### ACTIVITY
From the entries below, return only the lines starting at the one that contains "[Search submit] (328, 131)" and ending at the one that contains "Futsal se classifica", exactly as they stand.

### DATA EXCERPTS

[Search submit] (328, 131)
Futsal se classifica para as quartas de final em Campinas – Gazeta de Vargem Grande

...

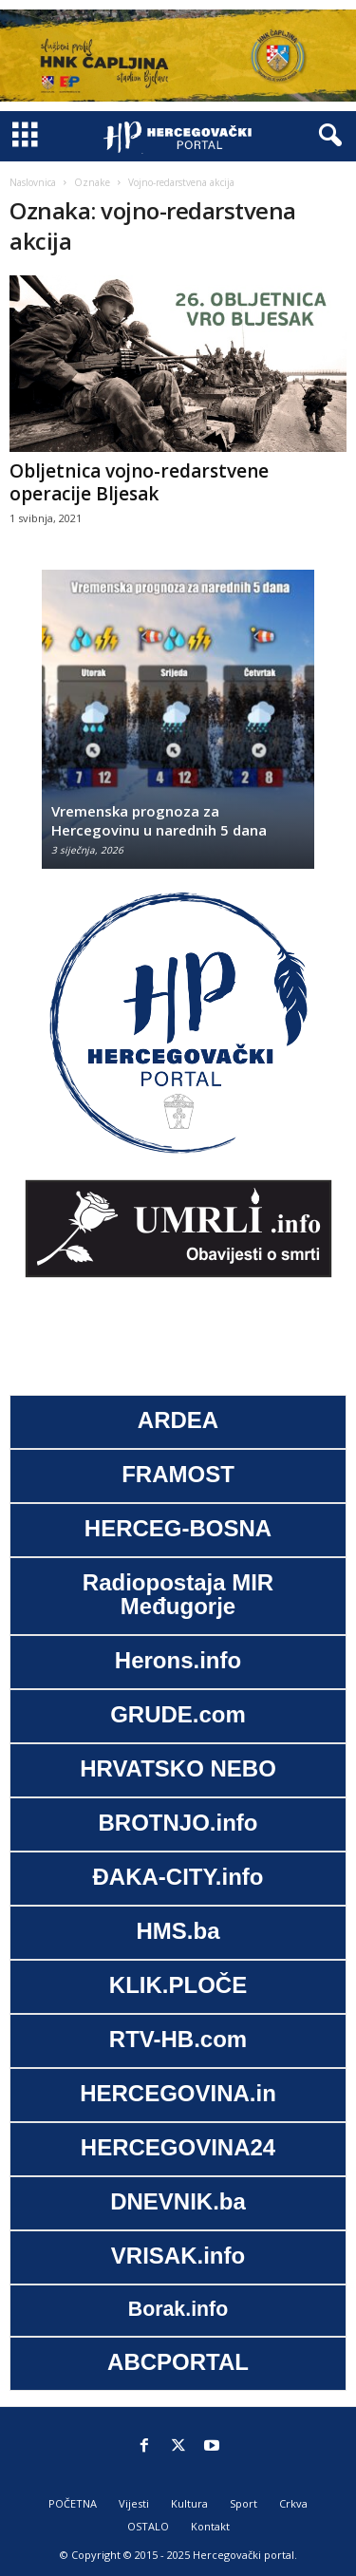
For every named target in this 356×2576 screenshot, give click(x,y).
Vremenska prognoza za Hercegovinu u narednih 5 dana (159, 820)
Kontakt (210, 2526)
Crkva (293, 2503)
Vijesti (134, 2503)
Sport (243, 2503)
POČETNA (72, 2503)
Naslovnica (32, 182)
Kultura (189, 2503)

### SOLUTION
[Search submit] (328, 131)
Futsal se classifica para as quartas de final em Campinas – Gazeta de Vargem Grande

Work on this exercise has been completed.